The standard deviation of the x-direction movement of the first and the second participant were 20.54 and 13.7 pixels, and 6.59 and 10.6 pixels in y-direction respectively. We used the same training model as the previous scenarios, and the recorded data were tested by participants’ own model for predicting HR. With the proposed algorithm, the result shows the advance of robustness in uncontrollable motion during car driving. The MSE can reduce to 2–6 and 3–7 bpm for the first and the second participant respectively. The corresponding intervals and the MPA method’s MSE are recorded in Tables 5 and 6. Figures 5 and 6 depict the ground truth which denoted as the red bold line, the HR predicted by our method and MPA method which denoted as the blue dotted line and green solid line respectively for each participants. According to the figures, the HR predicted by the MPA method suffered some suddenly drop and climb during the car driving. While the HR evaluated by our method was not exactly equal to the ground truth, it closely follows the trend of real HR with higher accuracy. The final result and monitoring user interface was illustrated in Fig. 7.

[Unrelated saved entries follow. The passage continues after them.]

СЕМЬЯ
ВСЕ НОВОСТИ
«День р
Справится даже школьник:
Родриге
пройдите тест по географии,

Table 5. We divided five intervals for the first participant’s car driving. The error measurements for each interval were reported in this table.
Table 6. We divided seven intervals for the first participant’s driving. The error measurements for each interval were reported in this table.
Fig. 5.
figure 5

The red bold line represents the first driver’s real HR and the blue dotted line is the HR predicted by our method. The compared method, MPA, is illustrated in green solid line and suffered abruptly drop and climb during the process (Color figure online).

Fig. 6.
figure 6

The red bold line represents the first driver’s real HR and the blue dotted line is the HR predicted by our method. Our method can predict the trend of HR with enhanced accuracy in compared with MPA method, which is illustrate in green solid line (Color figure online).

Fig. 7.
figure 7

This figure shows the user interface of the proposed HR monitoring system.

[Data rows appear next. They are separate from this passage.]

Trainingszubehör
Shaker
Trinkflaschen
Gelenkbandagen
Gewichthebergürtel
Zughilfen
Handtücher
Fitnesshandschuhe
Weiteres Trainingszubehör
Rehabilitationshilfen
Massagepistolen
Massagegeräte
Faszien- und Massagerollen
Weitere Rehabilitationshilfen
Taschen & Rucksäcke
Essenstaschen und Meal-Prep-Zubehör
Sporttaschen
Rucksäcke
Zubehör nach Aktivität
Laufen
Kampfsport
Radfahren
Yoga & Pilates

5 Conclusions and Future Work

In this paper, rPPG and our approach are investigated in three different scenarios: an indoor room with the participants sitting static and with strong motion respectively, and the outdoor car driving. To transfer the HR monitoring system from the indoor scenario to an outdoor vehicle requires the stronger anti-interference ability. Consequently, the goal of this paper is to improve motion robustness and increased the feasibility of rPPG method in vehicle application, in which the motion is stronger and unpredictable. To cope with the uncontrollable noise, the user-dependent kNN classifier can customize the HR for each user and reduce abruptly drop and climb phenomena as seen in the MPA method. The new approach of the machine learning based rPPG yields the more accurate and reliable result, reducing the RMSE from 0.208 to 0.036.

Although the accuracy of the proposed approach is increased, we still need to evaluate HR more precisely in other environment conditions. That is, the light changes as well affect the time domain signal during the car driving. So our next investigation will also determine the illuminance source variation in the outdoor environment. In addition, kNN is user-dependent classifier; therefore, the training process for new user is still required. The total solution of the classification model for every user should be considered in our future progress.

In conclusion, with the proposed internal imaging process, the algorithm is beneficial for ADAS. In contrast with contact-type HR sensors, the proposed rPPG can estimate the HR without the concern of distraction and discomfort. The application of computer vision in monitoring driver’s heart rate can ensure driver’s health and enhance the safety in public.